Of course, safety....platinosis...do your reading and please practice excellent housekeeping and keep in mind that any visitor to your lab is potentially exposing themselves to platinum salts. If you have been processing platinum alloys in acid for ten years, you may be ok, but they may not be so lucky. But more than platinosis, how are you handling the latent mercury threat that exists with all dental? Hope your ventilation is top notch, and your waste disposal is ongoing and monitored.


----------



## Coastalwasteus (Jul 7, 2018)

Hi Snoman701,

Thanks for your reply. I tightened up some of my wording on the original post.

Maybe I am not using the right terminology. If so, I apologize for the confusion. When I say smelting I mean melting the dental scrap with borax into a bar. I hear many people define this as refining, however I believe refining is the process that this forum is all about. Bringing the metals to their pure form via chemical separation. This is not my primary business, yet I am well versed in dental scrap from a smelting (melting) standpoint. I am also fairly proficient in refining gold crowns in AR which tend to yield 62% Au or higher.

When smelting I do separate the dental into three categories - Gold crowns, PFMs & Bridges and scrap that looks to be of low value. This takes experience in knowing what scrap is good and what is not, yet still not the best way. A hand held XRF machine is best.
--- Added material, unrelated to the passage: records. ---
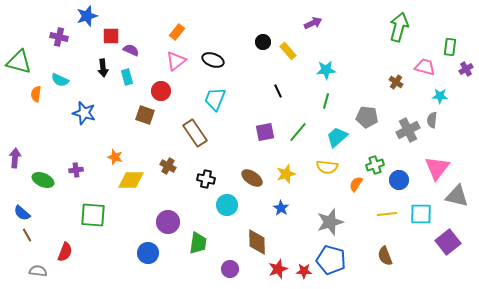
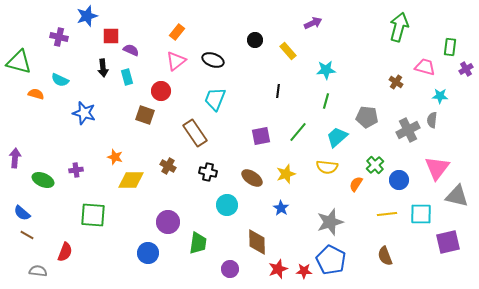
black circle at (263, 42): moved 8 px left, 2 px up
black line at (278, 91): rotated 32 degrees clockwise
orange semicircle at (36, 94): rotated 98 degrees clockwise
purple square at (265, 132): moved 4 px left, 4 px down
green cross at (375, 165): rotated 24 degrees counterclockwise
black cross at (206, 179): moved 2 px right, 7 px up
brown line at (27, 235): rotated 32 degrees counterclockwise
purple square at (448, 242): rotated 25 degrees clockwise
blue pentagon at (331, 260): rotated 12 degrees clockwise
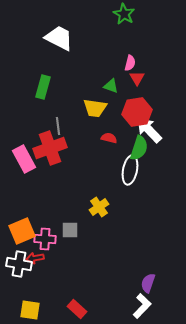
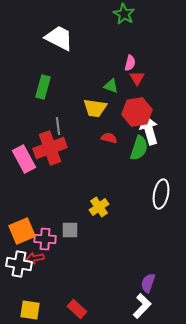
white arrow: rotated 28 degrees clockwise
white ellipse: moved 31 px right, 24 px down
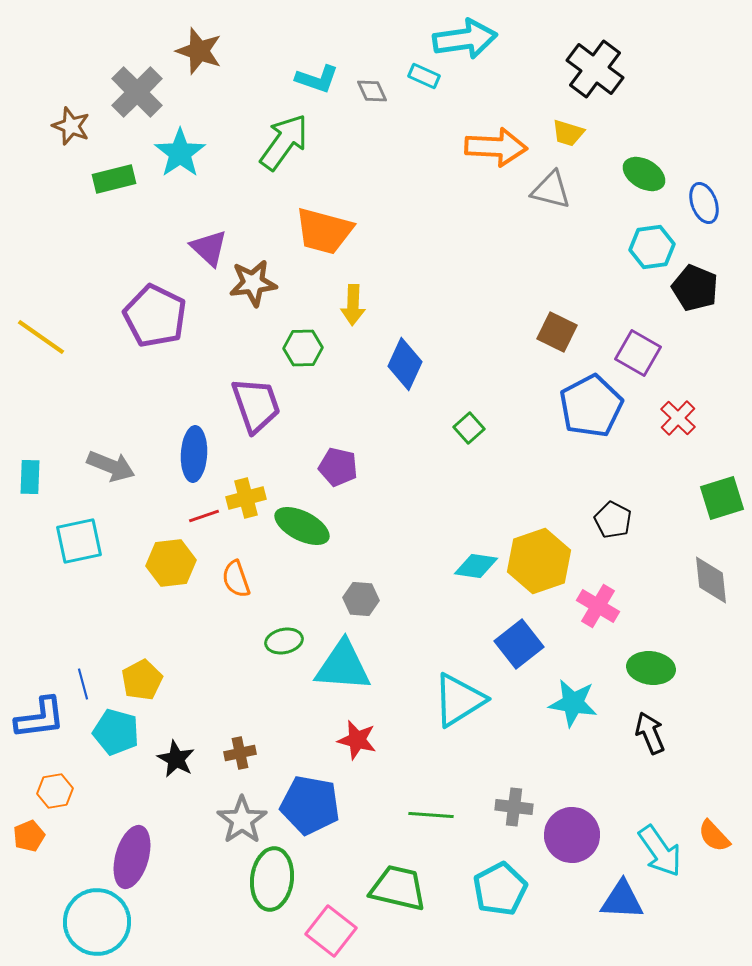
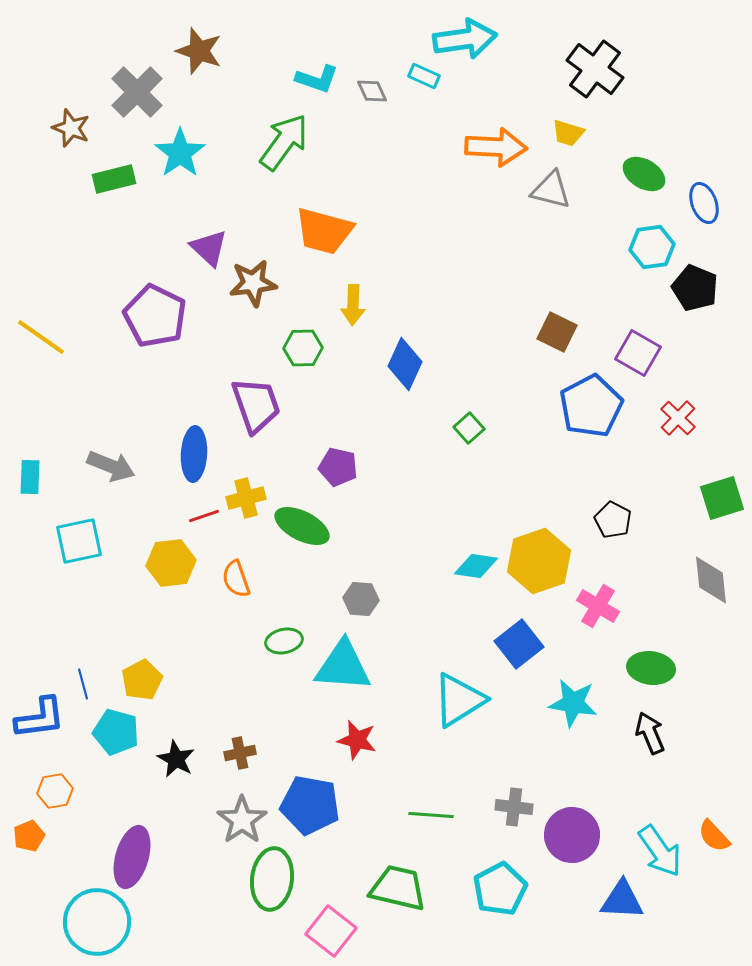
brown star at (71, 126): moved 2 px down
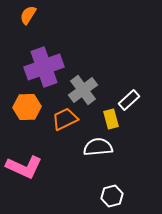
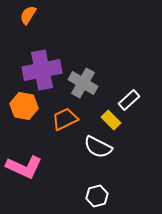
purple cross: moved 2 px left, 3 px down; rotated 9 degrees clockwise
gray cross: moved 7 px up; rotated 24 degrees counterclockwise
orange hexagon: moved 3 px left, 1 px up; rotated 12 degrees clockwise
yellow rectangle: moved 1 px down; rotated 30 degrees counterclockwise
white semicircle: rotated 148 degrees counterclockwise
white hexagon: moved 15 px left
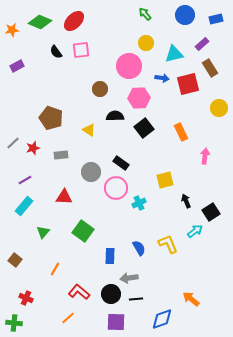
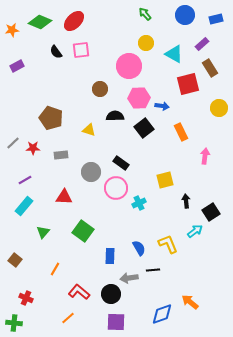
cyan triangle at (174, 54): rotated 42 degrees clockwise
blue arrow at (162, 78): moved 28 px down
yellow triangle at (89, 130): rotated 16 degrees counterclockwise
red star at (33, 148): rotated 16 degrees clockwise
black arrow at (186, 201): rotated 16 degrees clockwise
black line at (136, 299): moved 17 px right, 29 px up
orange arrow at (191, 299): moved 1 px left, 3 px down
blue diamond at (162, 319): moved 5 px up
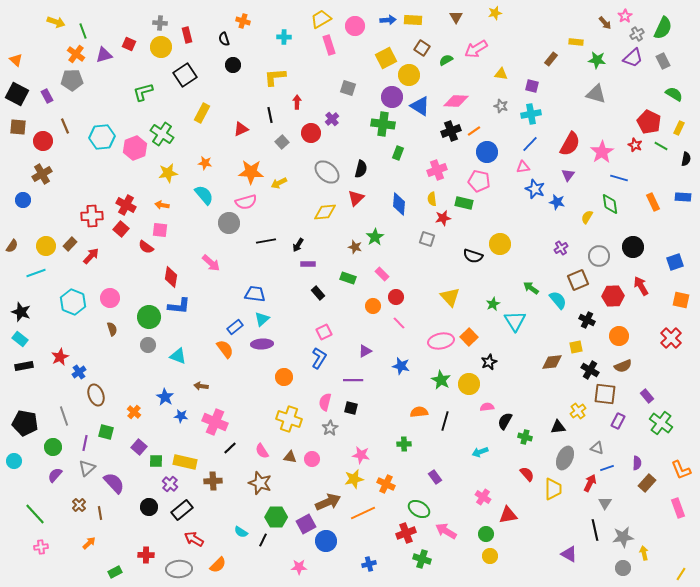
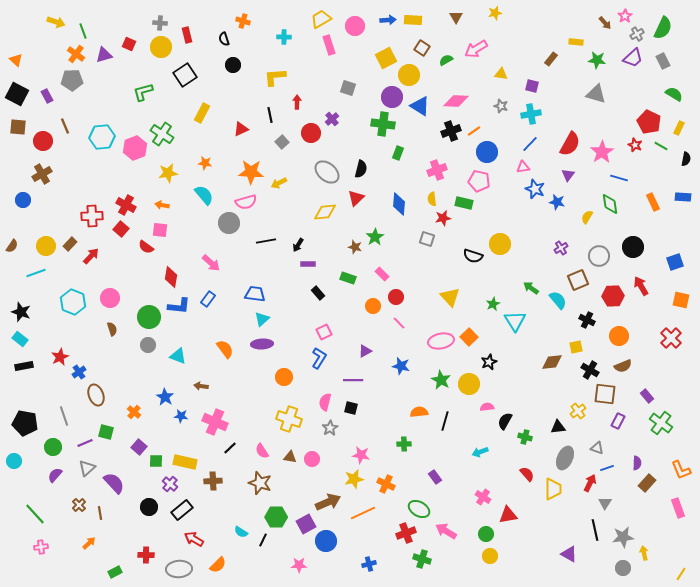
blue rectangle at (235, 327): moved 27 px left, 28 px up; rotated 14 degrees counterclockwise
purple line at (85, 443): rotated 56 degrees clockwise
pink star at (299, 567): moved 2 px up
I do not like to use copper when smelting to homogenize the bar. It lowers the Au% and you get paid less when selling on the market because of the low percentage gold. You also won't get paid on Pt as it lowers all precious metals. Gold crowns always melt together without any other dental scrap. 

I actually moved to dissolving the crowns in AR 1:4 ratio of Nitric to HCL and precipitate the Au with Copperas and the Pd with Sodium Chlorate. I find that I get a better return on gold crowns with Refining over smelting. If smelting I always hammer off the ceramic from the dental scrap prior to a melt. Less borax is used and you also get a sense of what type of scrap it is. Brittle is a key that it is very low grade. Super hard could mean Pt/Pd but not always as there are so many metal like Chromium, Nickel or cobalt. Generally three categories of metals used. High Nobel, Nobel and Non-Nobel. Of course you want High Nobel.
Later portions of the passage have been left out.